STUDY: Teens Who Sext Are More Likely To Be Sexually Active
Birds, Bees And Bytes.
Teenagers are walking bags of hormonal rage. So when you give them a way to easily share those impulses with each other, it's not hard to imagine what will happen next. According to a new study, teenagers who text each other their dirty little thoughts are more likely to engage in dirty little acts.
A study conducted at the University of Southern California, Los Angeles, surveyed data collected about 1,800 students in Los Angeles between the ages of 12 and 18.
Researchers found that teens who engaged in sexting -- the sending of sexually explicit text messages -- were more likely to be sexually active. They were also more likely to engage in unprotected sex.
Those with friends who sexted were 17 times more likely to sext themselves.
"It's surprising in some ways that sexting isn't an alternative to risky sexual behaviors, it's part of the [same] landscape," says lead researcher Eric Rice, PhD, assistant professor of social work at the University of Southern California, Los Angeles.

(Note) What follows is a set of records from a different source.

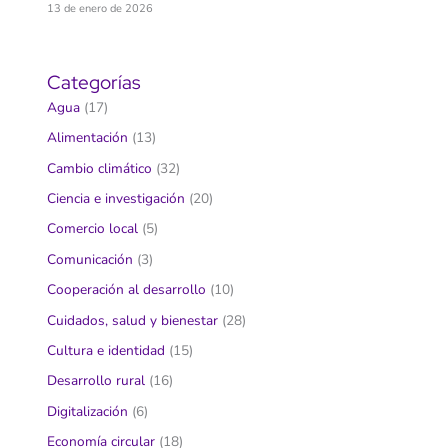
13 de enero de 2026
Categorías
Agua
(17)
Alimentación
(13)
Cambio climático
(32)
Ciencia e investigación
(20)
Comercio local
(5)
Comunicación
(3)
Cooperación al desarrollo
(10)
Cuidados, salud y bienestar
(28)
Cultura e identidad
(15)
Desarrollo rural
(16)
Digitalización
(6)
Economía circular
(18)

Rice says the issue of sexting should be addressed in sex education classes, but if not parents should take the opportunity the study provides to bring it up with their children.
"I don't want to be alarmist, but I do think that parents who suspect their kids are sexting should be aware of the probability their kids are involved in other sexual behavior as well," Rice said. "They probably should worry insofar as it's likely their teens are sexually active and not using birth control."
The study was published online in the journal Pediatrics.